As the UK-based Gautam Lewis, on crutches, hobbled into a packed Nandan II auditorium on Sunday evening for a screening of his documentary, Mother Teresa and Me, that talks about his relations with Mother Teresa, he was accorded a reception befitting a celebrity.

The documentary is part of an ongoing festival at Nandan to commemorate the canonisation of Mother Teresa to be bestowed by the Vatican on September 4.

A licensed pilot, founder of a flight training school for the differently-abled, brand ambassador of Global Polio Eradication Initiative, a documentary filmmaker and a photographer, the 39-year-old has a fairly enviable list of accomplishments against his name.

However, he still had one wish left to achieve.

“I’m on a mission to reconnect with India. Having been brought up in an affluent family, I found it tough to be among poverty-stricken and abandoned kids when I returned to the country in 1996. However, I’ve since reconciled with my past and feel duty-bound to tell the world about my experience of Mother Teresa,” Gautam said.

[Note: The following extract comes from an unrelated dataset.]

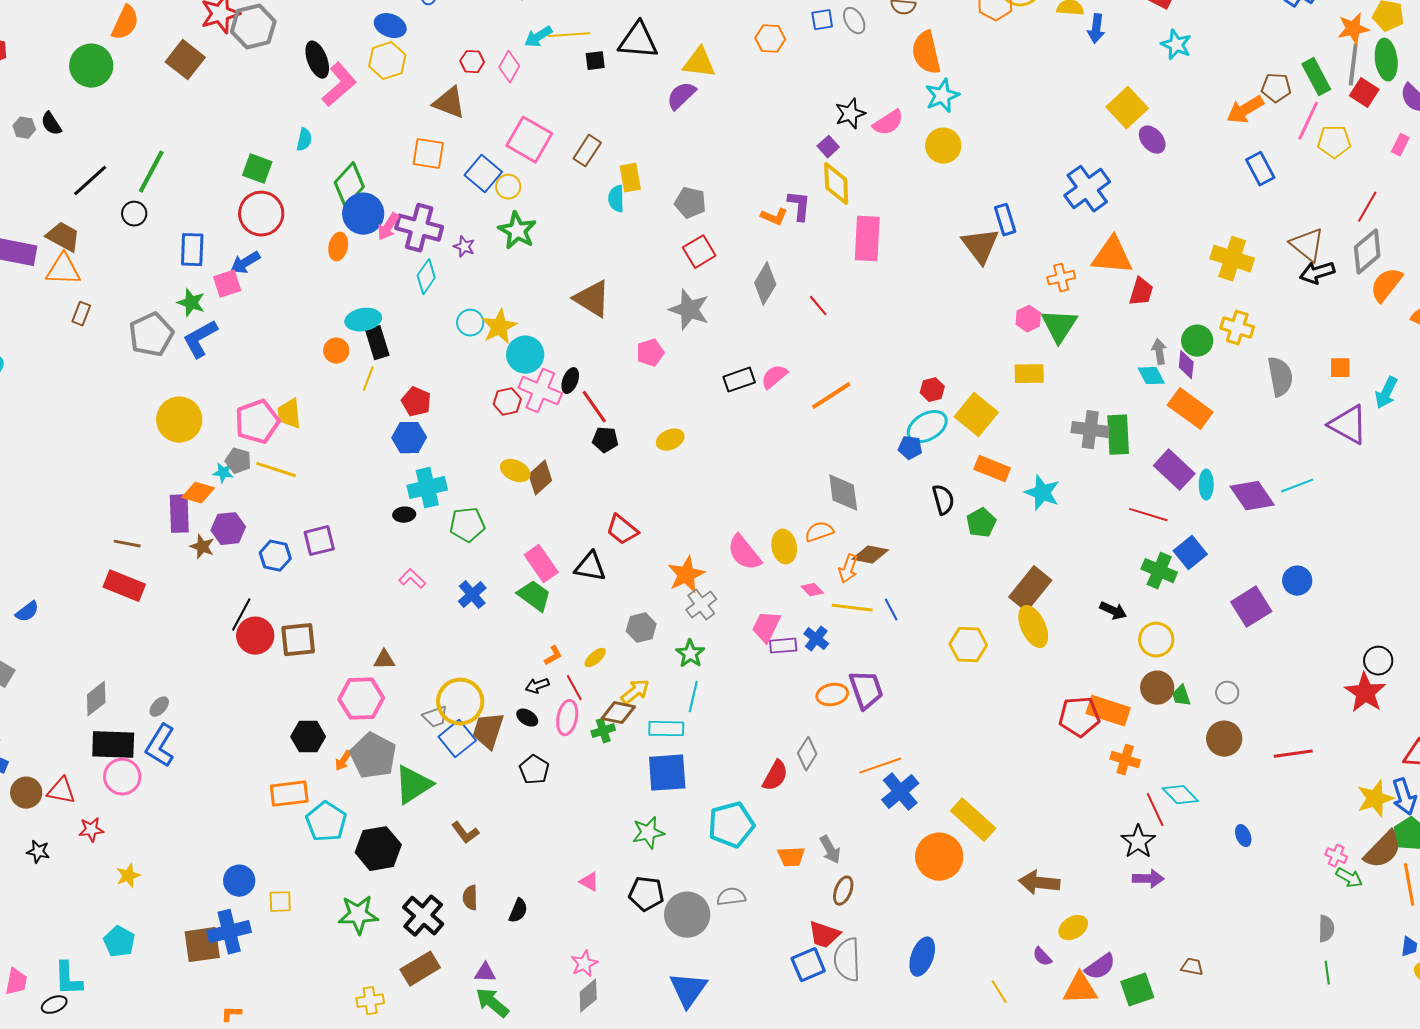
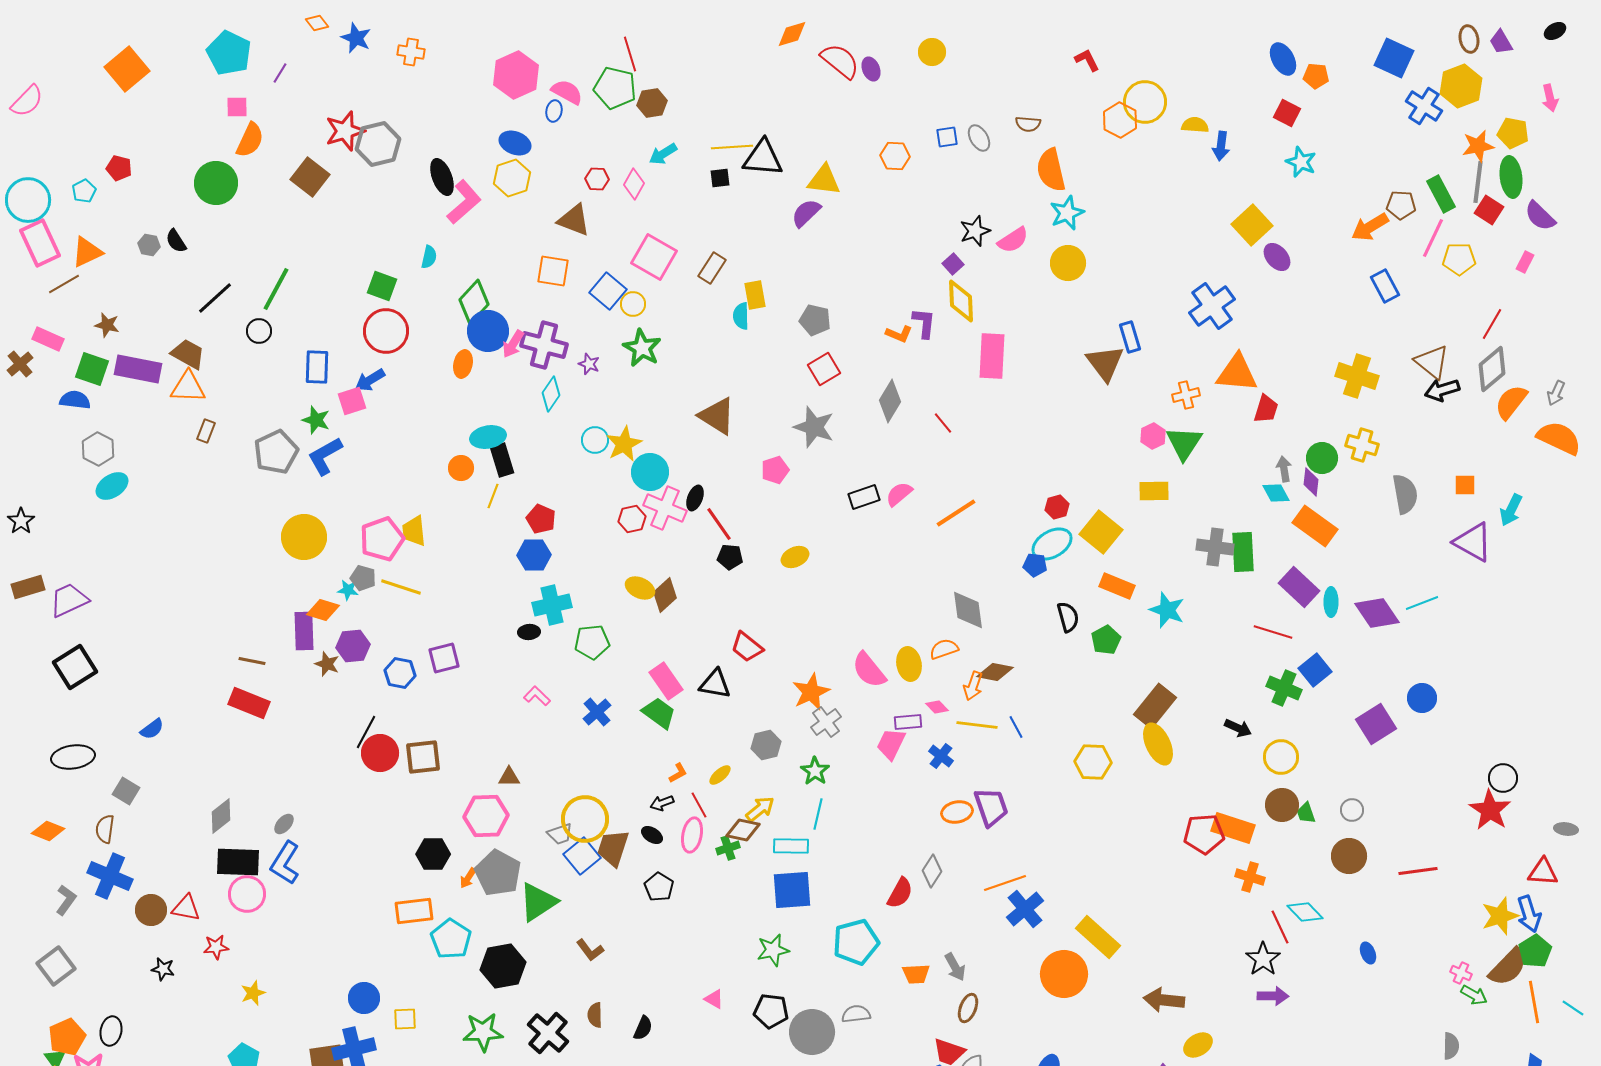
yellow line: (569, 35) -> (732, 147), moved
purple rectangle: (783, 646) -> (908, 722), moved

Titled Mother Teresa and Me, his delves deep into his personal equations with the Mother and the days he spent in the city.

Outside the auditorium, an exhibition of his photographs, titled Memories of Mother Teresa, is drawing big crowds as well. The photographs capture the lives orphans and polio-affected children. He said, “It was like filming my childhood which I have no recollection of,” Gautam said of his experience of shooting the film.